Jumlah pengunjung pada hari kerja menurut Ferdi berkisar antara 100-200 orang per hari, dan bisa lebih pada akhir pekan.
Para pengunjung dibebaskan untuk berfoto-foto atau membuat konten video.
Pengunjung seperti Agni dan Rahma tertarik datang ke Museum Srihadi Soedarsono setelah melihat tayangan video di media sosial sekitar sepekan lalu. “Lukisannya bagus-bagus,” kata Rahma.
Selain berfoto-foto di ruangan, Agni juga mencari tahu sosok sang seniman yang baru dikenalnya saat datang untuk pertama kalinya. Dia pun berusaha membaca makna dari beberapa lukisan. “Sebisa saya aja sih,” kata mahasiswi fakultas hukum di sebuah kampus swasta di Bandung itu.
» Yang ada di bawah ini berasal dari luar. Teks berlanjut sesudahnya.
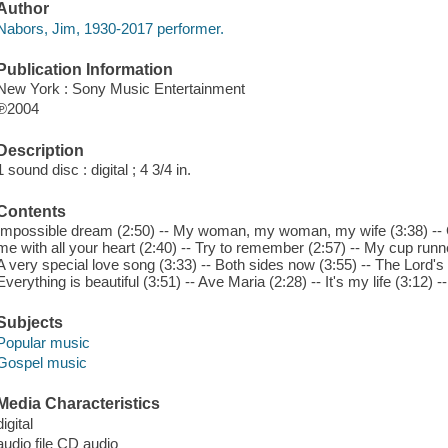
Author
Nabors, Jim, 1930-2017 performer.
Publication Information
New York : Sony Music Entertainment
℗2004
Description
1 sound disc : digital ; 4 3/4 in.
Contents
Impossible dream (2:50) -- My woman, my woman, my wife (3:38) -- 
me with all your heart (2:40) -- Try to remember (2:57) -- My cup runne
A very special love song (3:33) -- Both sides now (3:55) -- The Lord's 
Everything is beautiful (3:51) -- Ave Maria (2:28) -- It's my life (3:12) 
Subjects
Popular music
Gospel music
Media Characteristics
digital
audio file CD audio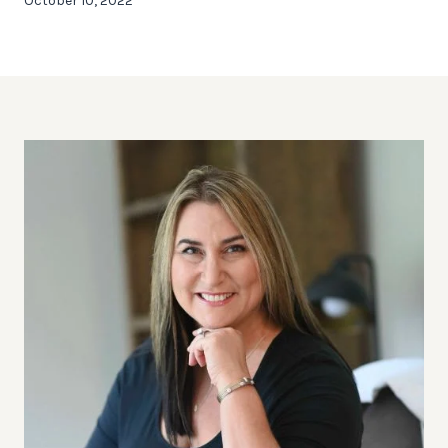
October 10, 2022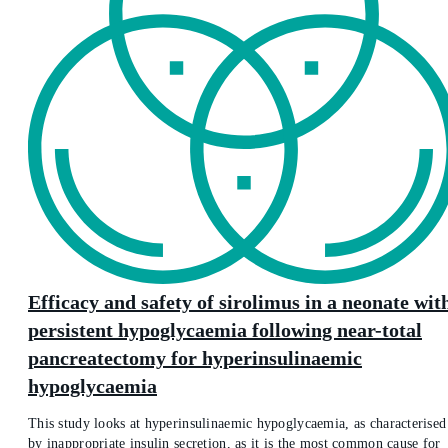
Efficacy and safety of sirolimus in a neonate wit
persistent hypoglycaemia following near-total
pancreatectomy for hyperinsulinaemic
hypoglycaemia
This study looks at hyperinsulinaemic hypoglycaemia, as characterised
by inappropriate insulin secretion, as it is the most common cause for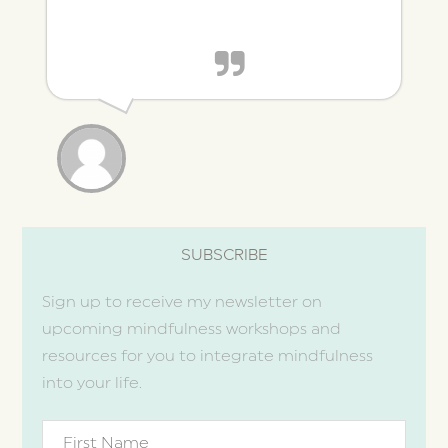
SUBSCRIBE
Sign up to receive my newsletter on
upcoming mindfulness workshops and
resources for you to integrate mindfulness
into your life.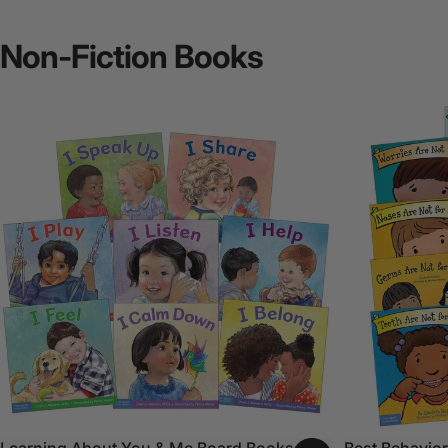
Non-Fiction
Books
Learning About You & Me Board Books Set
Best Behavior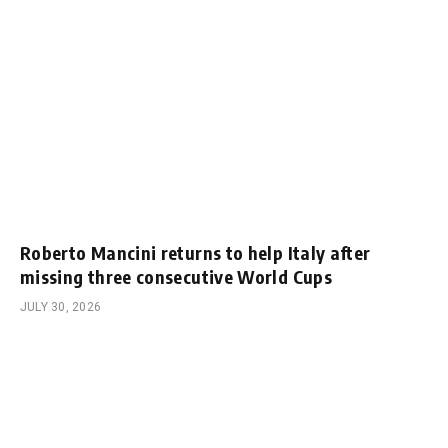
Roberto Mancini returns to help Italy after
missing three consecutive World Cups
JULY 30, 2026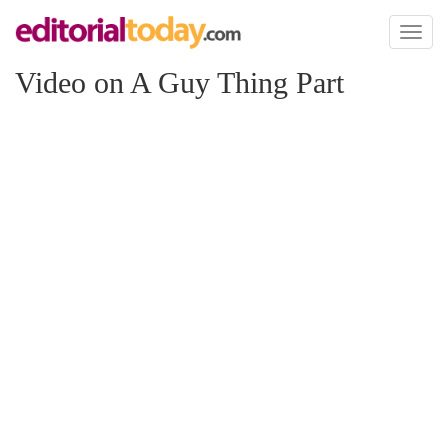
Toggl
naviga
Video on A Guy Thing Part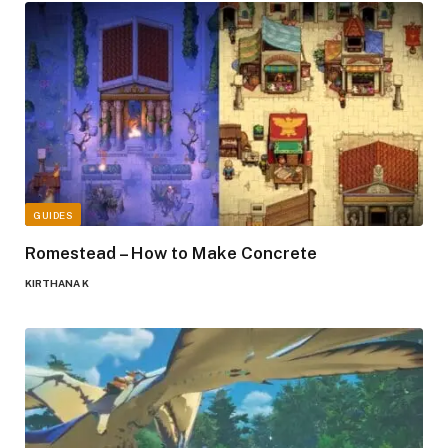
GUIDES
Romestead – How to Make Concrete
KIRTHANA K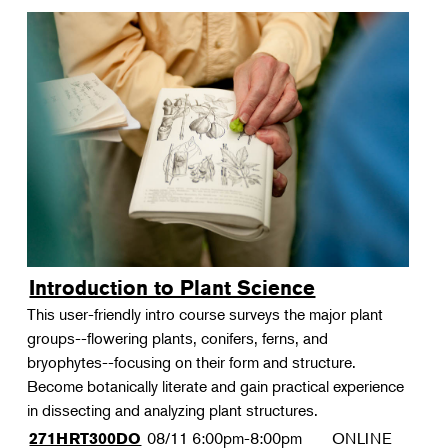
Introduction to Plant Science
This user-friendly intro course surveys the major plant
groups--flowering plants, conifers, ferns, and
bryophytes--focusing on their form and structure.
Become botanically literate and gain practical experience
in dissecting and analyzing plant structures.
08/11
6:00pm-8:00pm
ONLINE
271HRT300DO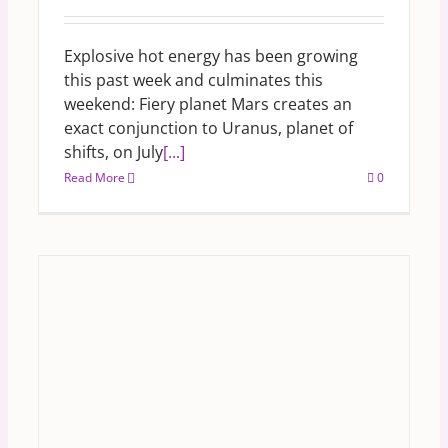
Explosive hot energy has been growing
this past week and culminates this
weekend: Fiery planet Mars creates an
exact conjunction to Uranus, planet of
shifts, on July
[...]
Read More
0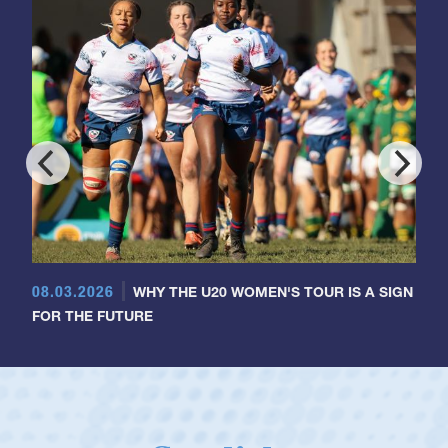
08.03.2026
WHY THE U20 WOMEN'S TOUR IS A SIGN
FOR THE FUTURE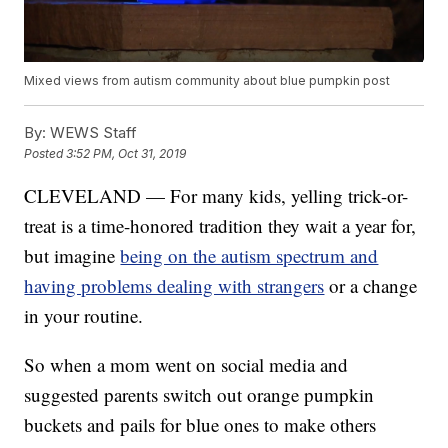
Mixed views from autism community about blue pumpkin post
By:
WEWS Staff
Posted
3:52 PM, Oct 31, 2019
CLEVELAND — For many kids, yelling trick-or-
treat is a time-honored tradition they wait a year for,
but imagine
being on the autism spectrum and
having problems dealing with strangers
or a change
in your routine.
So when a mom went on social media and
suggested parents switch out orange pumpkin
buckets and pails for blue ones to make others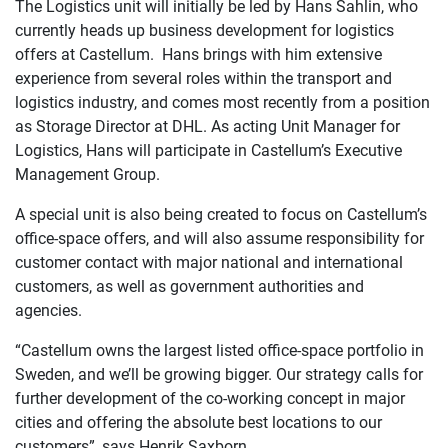
The Logistics unit will initially be led by Hans Sahlin, who
currently heads up business development for logistics
offers at Castellum. Hans brings with him extensive
experience from several roles within the transport and
logistics industry, and comes most recently from a position
as Storage Director at DHL. As acting Unit Manager for
Logistics, Hans will participate in Castellum’s Executive
Management Group.
A special unit is also being created to focus on Castellum’s
office-space offers, and will also assume responsibility for
customer contact with major national and international
customers, as well as government authorities and
agencies.
“Castellum owns the largest listed office-space portfolio in
Sweden, and we’ll be growing bigger. Our strategy calls for
further development of the co-working concept in major
cities and offering the absolute best locations to our
customers”, says Henrik Saxborn.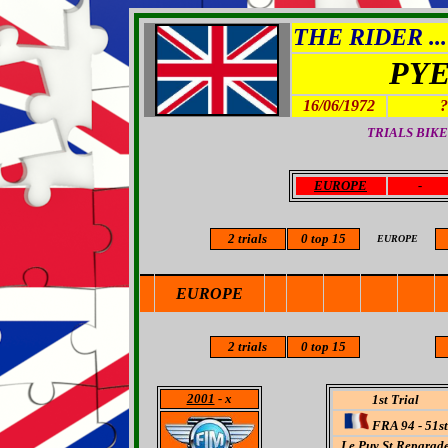
THE RIDER ...
PYE
16/06/1972
?
TRIALS BIKE
EUROPE
-
2
trials
0 top 15
EUROPE
EUROPE
2 trials
0 top 15
2001
- x
1st Trial
FRA 94 - 51st
Le Puy St.Reparad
Di lantai paling atas dari gedung museum berlantai empat itu, pengunjung bisa rehat atau bersantai di ruangan berkursi sofa atau beberapa bangku lain sambil memesan minuman atau kudapan. Bonusnya pemandangan sekitar daerah Ciumbuleuit yang juga bisa dinikmati dari taman di teras.
Menurut Ferdi ada beberapa aturan untuk pengunjung. Di antaranya tidak membawa makanan, tas pengunjung dititipkan ke petugas, serta dilarang menyentuh atau memegang lukisan.